Pages

Wednesday, June 05, 2019

UNISON NEC elections - a view from the outside


Although it is now almost two years since I stood down from the last of my elected positions within UNISON, I remain (of course) a member (all workers should be trade union members), encouraged by the news that trade union membership increased last year. If a socialist Labour Government is going to stand any chance of success we will need to be able to mobilise working class people in support of that Government – and the trade unions are the most significant and effective means we have of mobilising our class.

This means that the leadership of our trade unions is an important question, and therefore I was interested to see the summary results of the latest biennial elections to UNISON’s National Executive Council (on which I served seven terms from 2003 to 2017). These were the first elections fought under recent amendments to the election procedures which sought to prohibit groups of UNISON members from getting together to support candidates in the elections.

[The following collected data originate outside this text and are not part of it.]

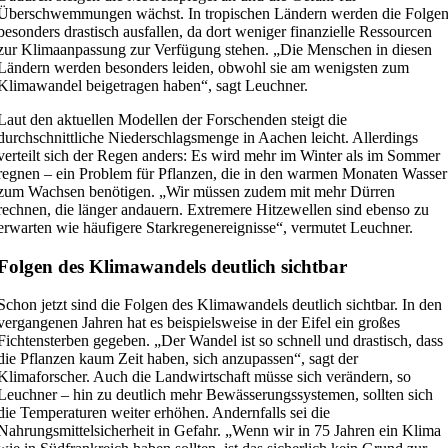
Überschwemmungen wächst. In tropischen Ländern werden die Folge
besonders drastisch ausfallen, da dort weniger finanzielle Ressourcen
zur Klimaanpassung zur Verfügung stehen. „Die Menschen in diesen
Ländern werden besonders leiden, obwohl sie am wenigsten zum
Klimawandel beigetragen haben“, sagt Leuchner.
Laut den aktuellen Modellen der Forschenden steigt die
durchschnittliche Niederschlagsmenge in Aachen leicht. Allerdings
verteilt sich der Regen anders: Es wird mehr im Winter als im Sommer
regnen – ein Problem für Pflanzen, die in den warmen Monaten Wasser
zum Wachsen benötigen. „Wir müssen zudem mit mehr Dürren
rechnen, die länger andauern. Extremere Hitzewellen sind ebenso zu
erwarten wie häufigere Starkregenereignisse“, vermutet Leuchner.
Folgen des Klimawandels deutlich sichtbar
Schon jetzt sind die Folgen des Klimawandels deutlich sichtbar. In den
vergangenen Jahren hat es beispielsweise in der Eifel ein großes
Fichtensterben gegeben. „Der Wandel ist so schnell und drastisch, dass
die Pflanzen kaum Zeit haben, sich anzupassen“, sagt der
Klimaforscher. Auch die Landwirtschaft müsse sich verändern, so
Leuchner – hin zu deutlich mehr Bewässerungssystemen, sollten sich
die Temperaturen weiter erhöhen. Andernfalls sei die
Nahrungsmittelsicherheit in Gefahr. „Wenn wir in 75 Jahren ein Klima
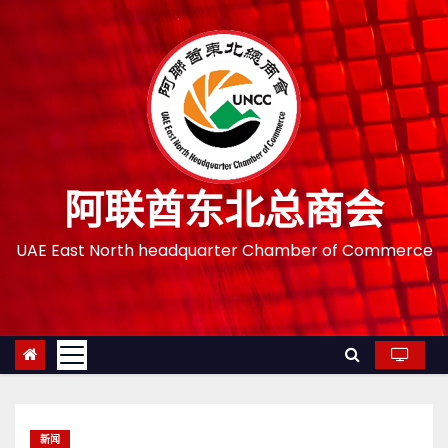
跳
至
内
容
阿联酋东北总商会
UAE East North headquarter Chamber of Commerce
新闻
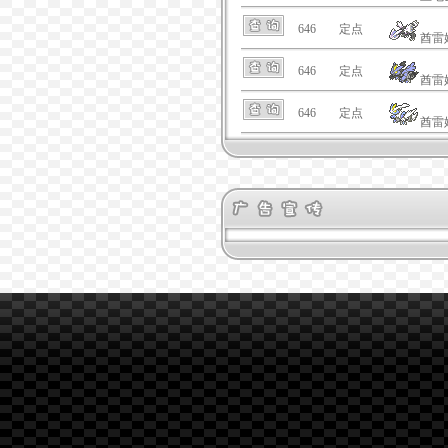
646
定点
酋雷
646
定点
酋雷
646
定点
酋雷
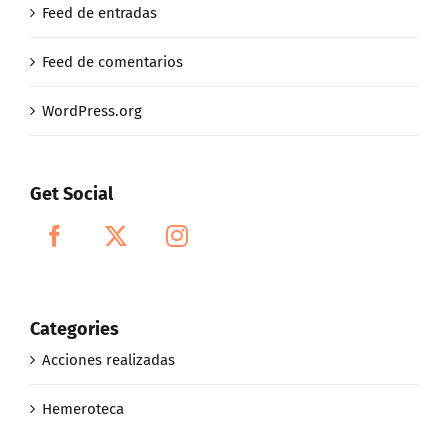
Feed de entradas
Feed de comentarios
WordPress.org
Get Social
Categories
Acciones realizadas
Hemeroteca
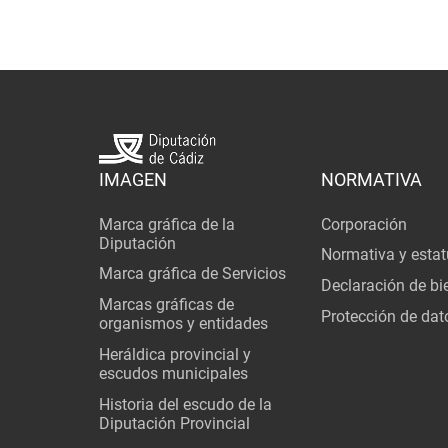
IMAGEN
NORMATIVA
Marca gráfica de la
Corporación
Diputación
Normativa y estat
Marca gráfica de Servicios
Declaración de bi
Marcas gráficas de
Protección de dat
organismos y entidades
Heráldica provincial y
escudos municipales
Historia del escudo de la
Diputación Provincial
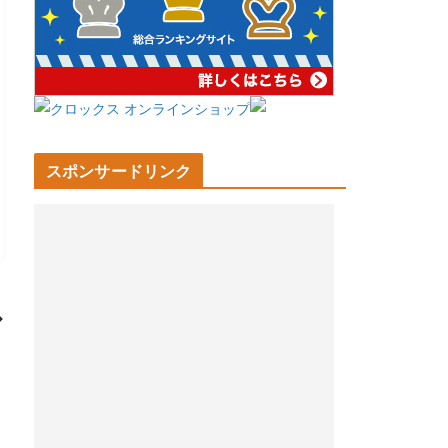
スポンサードリンク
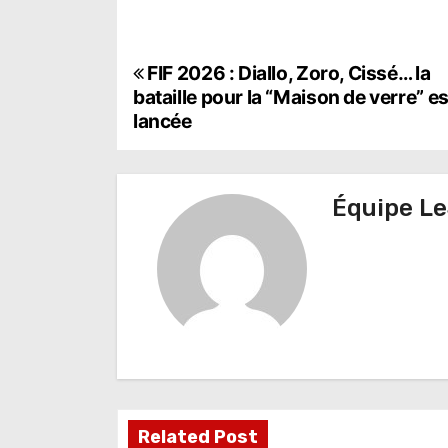
N
FIF 2026 : Diallo, Zoro, Cissé… la
bataille pour la “Maison de verre” es
a
lancée
v
i
Équipe Le
g
a
t
i
o
n
Related Post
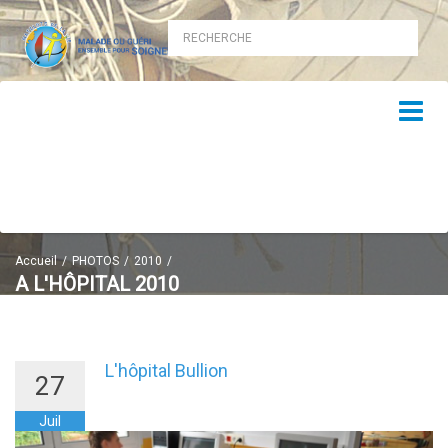
Accueil
PHOTOS
2010
A L'HÔPITAL 2010
Hôpitaux 2010
L'hôpital Bullion
27
Juil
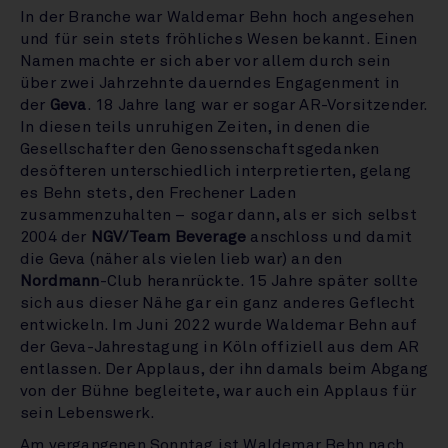
In der Branche war Waldemar Behn hoch angesehen
und für sein stets fröhliches Wesen bekannt. Einen
Namen machte er sich aber vor allem durch sein
über zwei Jahrzehnte dauerndes Engagenment in
der
Geva
. 18 Jahre lang war er sogar AR-Vorsitzender.
In diesen teils unruhigen Zeiten, in denen die
Gesellschafter den Genossenschaftsgedanken
desöfteren unterschiedlich interpretierten, gelang
es Behn stets, den Frechener Laden
zusammenzuhalten – sogar dann, als er sich selbst
2004 der
NGV/Team Beverage
anschloss und damit
die Geva (näher als vielen lieb war) an den
Nordmann
-Club heranrückte. 15 Jahre später sollte
sich aus dieser Nähe gar ein ganz anderes Geflecht
entwickeln. Im Juni 2022 wurde Waldemar Behn auf
der Geva-Jahrestagung in Köln offiziell aus dem AR
entlassen. Der Applaus, der ihn damals beim Abgang
von der Bühne begleitete, war auch ein Applaus für
sein Lebenswerk.
Am vergangenen Sonntag ist Waldemar Behn nach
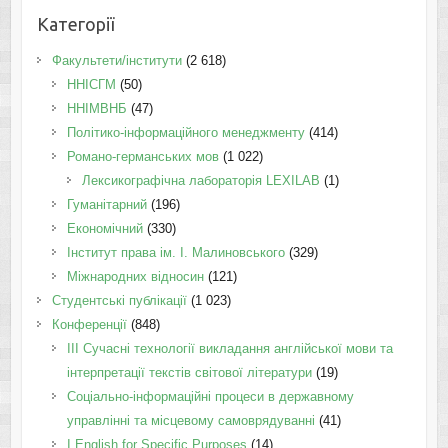
Категорії
Факультети/інститути
(2 618)
ННІСГМ
(50)
ННІМВНБ
(47)
Політико-інформаційного менеджменту
(414)
Романо-германських мов
(1 022)
Лексикографічна лабораторія LEXILAB
(1)
Гуманітарний
(196)
Економічний
(330)
Інститут права ім. І. Малиновського
(329)
Міжнародних відносин
(121)
Студентські публікації
(1 023)
Конференції
(848)
III Сучасні технології викладання англійської мови та
інтерпретації текстів світової літератури
(19)
Соціально-інформаційні процеси в державному
управлінні та місцевому самоврядуванні
(41)
І English for Specific Purposes
(14)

This was obviously a response to the outcome of elections two years ago, which saw a contest between “Stronger UNISON” candidates supportive of the current UNISON establishment (who took 31 seats) and “UNISON Action Broad Left” candidates (29 of whom were successful). That election had been the first time that supporters of the status quo within the Union had organised openly, and plainly they didn’t much enjoy the experience. “Stronger UNISON” has morphed (on Facebook) into “UNISON Unity” which makes great play of not being a “faction”.

(Students of the history of the Communist Party of the Soviet Union will understand something of the political origins of some of the most enthusiastic supporters of the status quo in the Union from the fervour with which “factions” are denounced).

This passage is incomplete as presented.